PLATON - Gesammelte Werke. Platon
Читать онлайн книгу.Und siehst du etwa, daß ohne dieses von irgend etwas eine Erkenntnis sein oder entstehen kann?
Theaitetos: Nichts weniger.
Fremder: Und gegen den ist doch auf alle Weise zu streiten, der Wissenschaft, Einsicht und Verstand bei Seite schafft, und dann noch irgend worüber etwas behaupten will.
Theaitetos: Gar sehr.
Fremder: Und der Philosoph also, der gerade dies am höchsten schätzt, ist wie es scheint deshalb auf alle Weise genötiget, weder von denen, welche das All es sei nun als Eins oder als viele Ideen setzen, es als ruhend anzunehmen, noch auch wiederum auf die welche das Seiende durchaus bewegen auch nur im mindesten zu hören, sondern wie die Kinder zu begehren pflegen muß er beides von dem Seienden und All, daß es unbewegt und daß es bewegt sei, sagen.
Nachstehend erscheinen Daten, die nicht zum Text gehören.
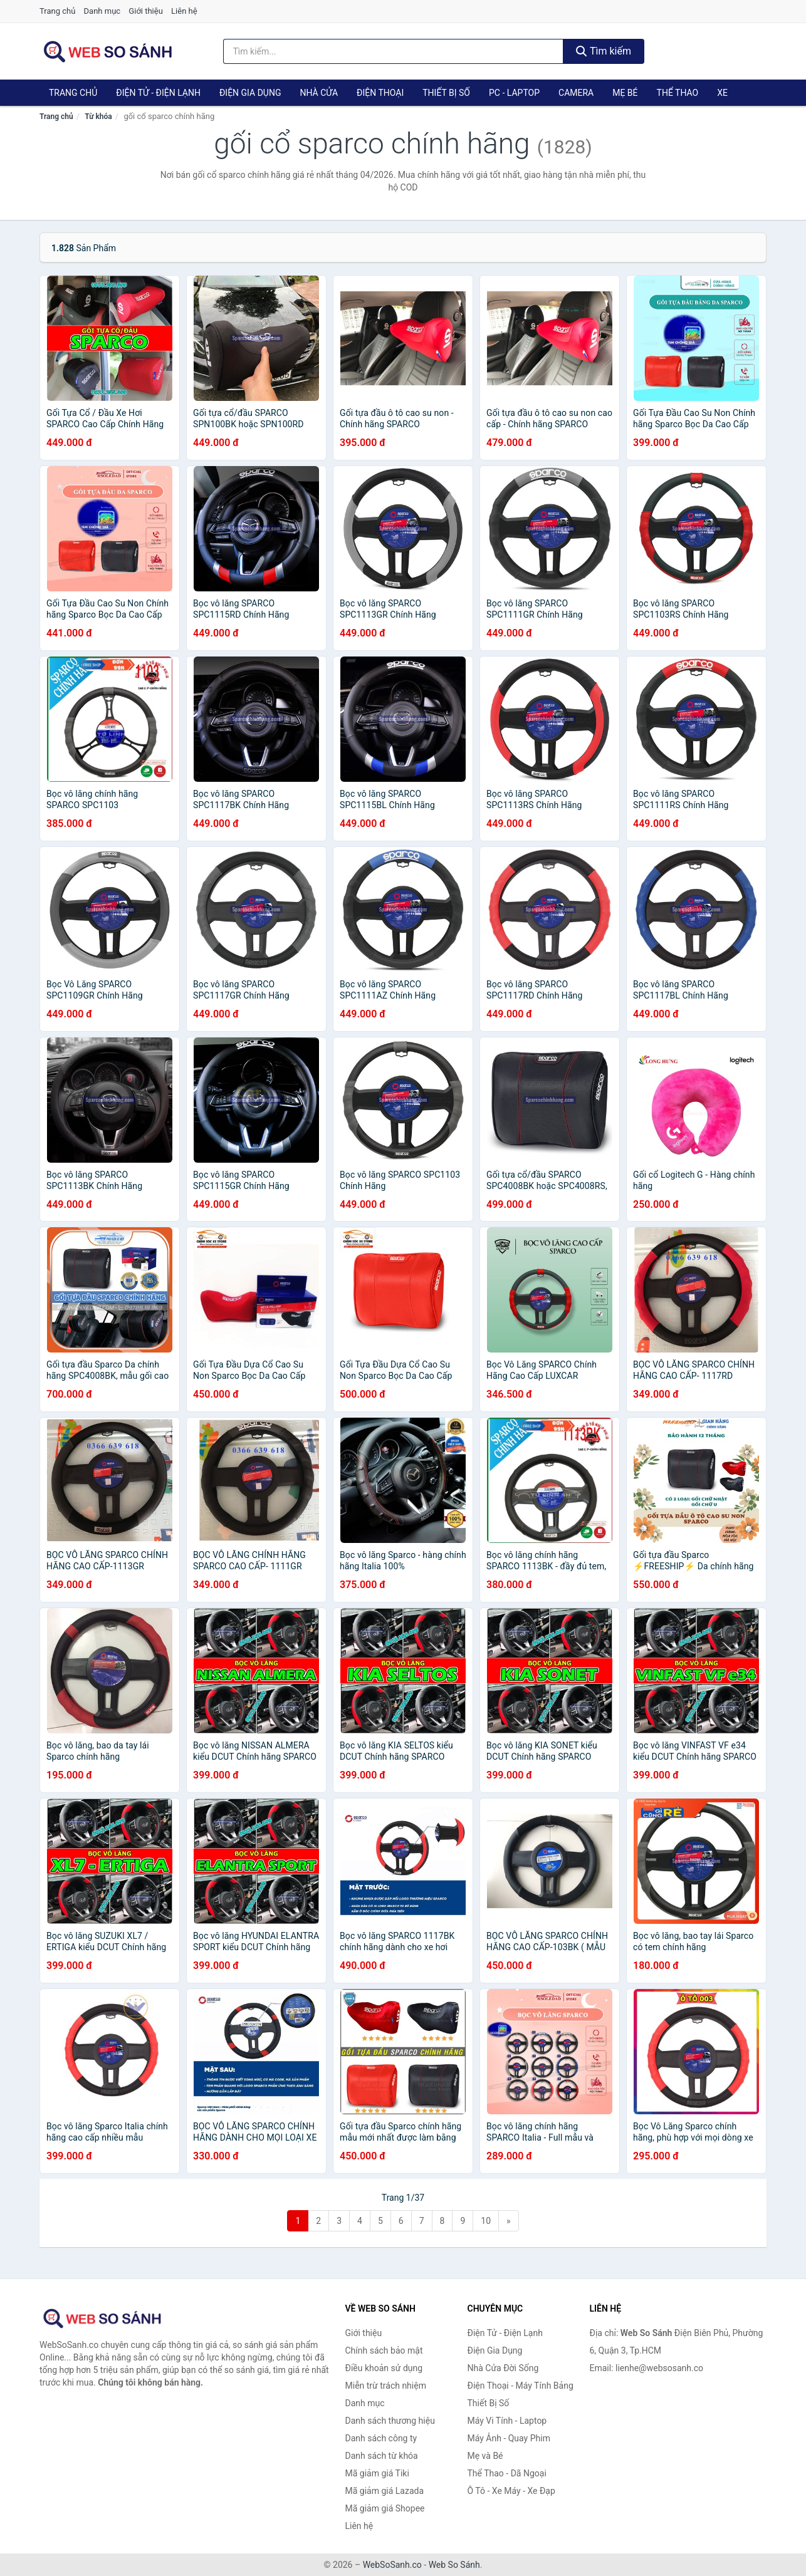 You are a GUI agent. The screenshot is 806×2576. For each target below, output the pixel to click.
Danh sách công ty (381, 2438)
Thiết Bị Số (446, 93)
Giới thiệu (145, 11)
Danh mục (102, 11)
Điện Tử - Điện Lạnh (158, 93)
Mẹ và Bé (485, 2456)
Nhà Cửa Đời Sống (503, 2368)
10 (486, 2221)
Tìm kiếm (603, 51)
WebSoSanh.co (392, 2565)
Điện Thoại (380, 93)
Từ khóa (98, 116)
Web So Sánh (454, 2565)
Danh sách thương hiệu (390, 2421)
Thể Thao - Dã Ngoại (507, 2473)
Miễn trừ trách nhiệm (385, 2386)
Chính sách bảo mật (384, 2350)
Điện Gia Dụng (250, 93)
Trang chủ (57, 11)
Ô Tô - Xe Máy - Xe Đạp (511, 2491)
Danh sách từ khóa (381, 2456)
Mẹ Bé (624, 93)
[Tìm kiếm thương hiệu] (393, 51)
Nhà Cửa (319, 93)
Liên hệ (184, 11)
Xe (722, 93)
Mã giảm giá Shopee (385, 2508)
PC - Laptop (514, 93)
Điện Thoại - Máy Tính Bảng (520, 2386)
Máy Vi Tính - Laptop (507, 2421)
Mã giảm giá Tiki (377, 2473)
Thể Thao (678, 93)
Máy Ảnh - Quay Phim (509, 2438)
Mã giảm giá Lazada (384, 2491)
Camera (576, 93)
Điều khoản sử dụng (384, 2368) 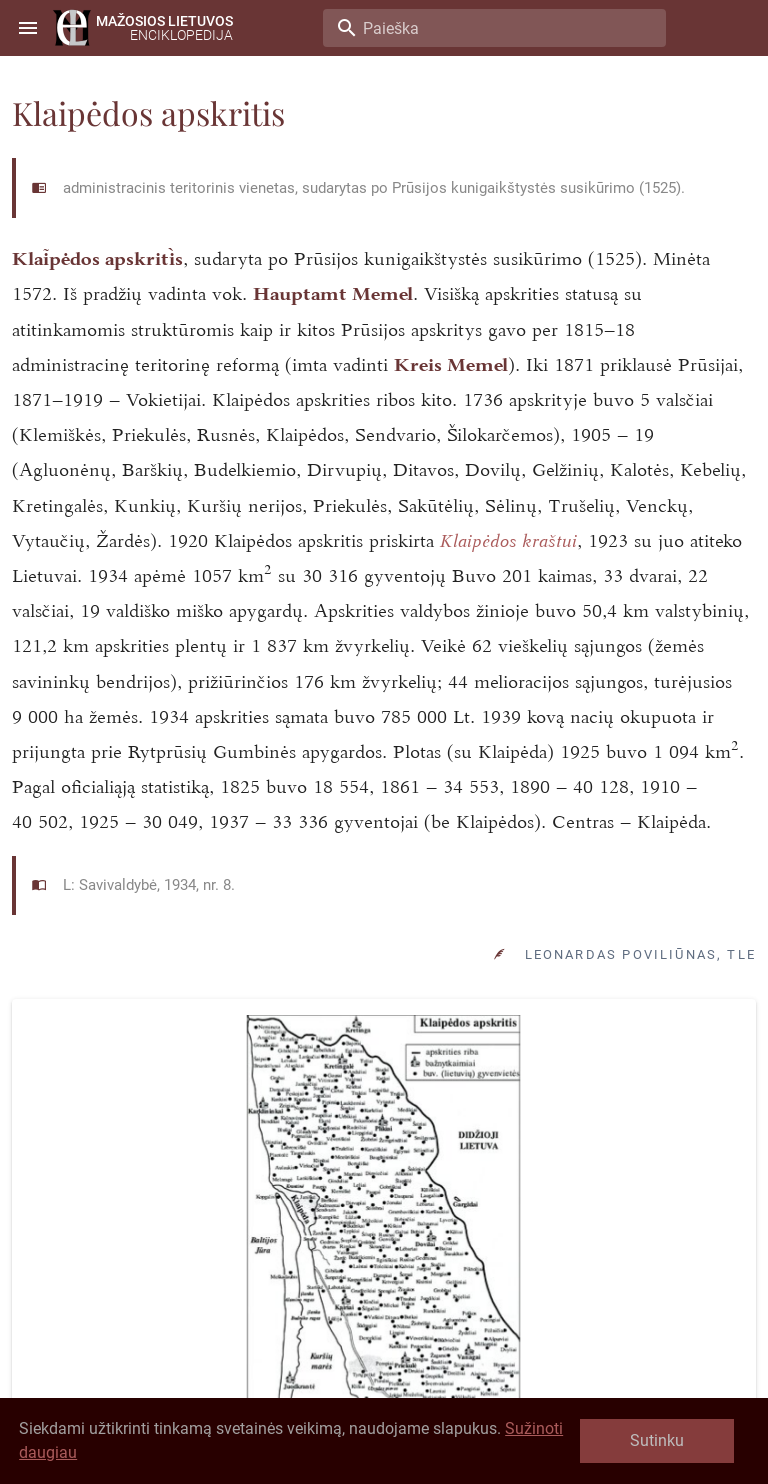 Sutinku (657, 1440)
Theaitetos: Vollkommen wahr.
Fremder: Wie nun? kommt es dir nicht vor als ob wir das Seiende jetzt recht ordentlich mit unserer Erklärung umfaßt hätten?
Theaitetos: Allerdings.
Fremder: O weh, Theaitetos! wie sehe ich daß wir nun nichts mehr davon verstehen werden, als nur daß es keine Auskunft gibt bei dieser Untersuchung!
Theaitetos: Wie so, und was hast du nur schon wieder?
Fremder: Du Glücklicher, siehst du nicht ein, daß wir nun eben in der größten Unwissenheit darüber sind, und uns nur einbilden etwas gesagt zu haben?
Theaitetos: Ich bilde mir es noch ein. Und wie es uns bewußt wieder so um uns stehen sollte begreife ich gar nicht.
Fremder: Sieh nur genauer zu, ob, nachdem wir dies alles zugestanden, wir mit Recht eben das könnten gefragt werden, was wir vorher die fragten, welche sagten das All sei warmes und kaltes.
(250) Theaitetos: Erinnere mich doch, was?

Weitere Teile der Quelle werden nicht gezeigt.